Kind of a lot to ask of an idea, right? So at times, stalking this project seems a bit like trying to photograph a snow leopard in the Himalayas. There are false sightings, and tracks that go nowhere.

This can be frustrating, but I've come up with a few methods for keeping the quest going when motivation flags, which might be useful to anyone trying to figure out his or her next big project:

1. Make time to look. While the next big thing might just appear to you, counting on luck is a questionable strategy in professional contexts. You'll be more focused if you know that every Tuesday and Thursday from 4-6 p.m. you'll be thinking about the project you want to do next. That doesn't mean you'll get the idea during that time. You'll probably get the idea in the shower. But, to paraphrase the famous Pascal quote, shower thoughts come to the prepared mind.
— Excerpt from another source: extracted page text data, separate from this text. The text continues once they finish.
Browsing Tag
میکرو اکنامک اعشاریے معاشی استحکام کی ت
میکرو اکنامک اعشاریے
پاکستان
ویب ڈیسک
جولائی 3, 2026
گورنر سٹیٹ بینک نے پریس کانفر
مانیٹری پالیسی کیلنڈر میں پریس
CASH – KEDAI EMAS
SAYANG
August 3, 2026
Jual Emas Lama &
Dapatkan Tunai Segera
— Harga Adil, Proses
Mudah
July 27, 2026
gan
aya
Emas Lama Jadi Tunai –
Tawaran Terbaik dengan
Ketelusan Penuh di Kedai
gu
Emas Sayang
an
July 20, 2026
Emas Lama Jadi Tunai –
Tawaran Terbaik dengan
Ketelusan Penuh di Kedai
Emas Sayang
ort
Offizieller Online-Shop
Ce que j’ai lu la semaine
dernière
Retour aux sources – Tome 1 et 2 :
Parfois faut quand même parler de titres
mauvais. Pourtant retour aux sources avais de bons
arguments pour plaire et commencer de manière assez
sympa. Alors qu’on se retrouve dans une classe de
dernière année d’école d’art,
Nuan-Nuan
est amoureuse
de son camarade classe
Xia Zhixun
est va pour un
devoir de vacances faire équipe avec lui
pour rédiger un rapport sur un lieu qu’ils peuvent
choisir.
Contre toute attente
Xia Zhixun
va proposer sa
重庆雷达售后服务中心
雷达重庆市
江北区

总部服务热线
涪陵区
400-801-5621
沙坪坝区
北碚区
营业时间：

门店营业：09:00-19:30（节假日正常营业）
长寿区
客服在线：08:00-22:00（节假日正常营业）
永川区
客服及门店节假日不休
2. Ask for input. There's a reason I talk to everyone about the BBB. If you're facing a difficult question, there's no reason not to get other brains working on the problem, too.

3. Test out ideas. Think of yourself as a chef running a food truck. You try a menu item. If it doesn't work, you try something else the next day. Sometimes I write blog posts about potential book topics. If clicks don't soar, that means I'd be doing a lot of heavy lifting trying to explain the title. Maybe I need a different angle.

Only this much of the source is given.